# GPCP Rainfall Frequency Analysis with Xhistogram

The goal here is to demonstrate how simple it is to calculate probability distributions from xarray data using [xhistogram](https://xhistogram.readthedocs.io/en/latest/).

In [None]:
import os
os.environ['NUMPY_EXPERIMENTAL_ARRAY_FUNCTION'] = '0'

import intake
import xarray as xr
from matplotlib import pyplot as plt
import numpy as np
from xhistogram.xarray import histogram
%matplotlib inline
%config InlineBackend.figure_format = 'retina'  
plt.rcParams['figure.figsize'] = 12, 6

### Reference Calculation

We are basically trying to reproduce a calculation by [Angie Pendegrass](https://staff.ucar.edu/users/apgrass) described on the NCAR website: <https://climatedataguide.ucar.edu/climate-data/gpcp-daily-global-precipitation-climatology-project>

![gpcp_histogram](https://climatedataguide.ucar.edu/sites/default/files/styles/node_key_figures_display/public/key_figures/climate_data_set/cdgbutterflygpcp.jpg?itok=RnJ_w-ge)

> Rain frequency distribution at each latitude in GPCP 1DD data, 1997-2013. Left: dry day frequency (%). Right: Rain frequency with logarithmically-spaced rain rate bins. Units are percent per increment of rain rate, so evenly spaced increments of rain rate can be compared. Abrupt transitions between 40 and 50 N are features in the product which occur due to the transition in data sources across this latitude band.

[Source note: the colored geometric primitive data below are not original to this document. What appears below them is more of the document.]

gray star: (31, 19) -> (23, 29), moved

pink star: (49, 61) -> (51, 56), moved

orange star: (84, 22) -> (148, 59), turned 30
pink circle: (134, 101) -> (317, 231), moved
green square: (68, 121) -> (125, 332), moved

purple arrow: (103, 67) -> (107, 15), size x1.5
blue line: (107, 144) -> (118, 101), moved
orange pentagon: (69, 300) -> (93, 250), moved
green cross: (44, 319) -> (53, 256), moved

Angie offered some clarification about how it was produced in a personal communcation:

> For these I cacluated the distribution at each point and then took the zonal mean. I have some python code for how I calculate distributions of precip here: https://github.com/apendergrass/rain-metrics-python - `raindistdemo.py` is the relevant one, it calculates pointwise distributions, and then you can take the zonal mean... The units are set up such that when you sum up the whole histogram it gives you the fraction of days with nonzero precip. If you also add the dry day fraction, it gets you to 100%. This entails normalizing by the spacing of the bins.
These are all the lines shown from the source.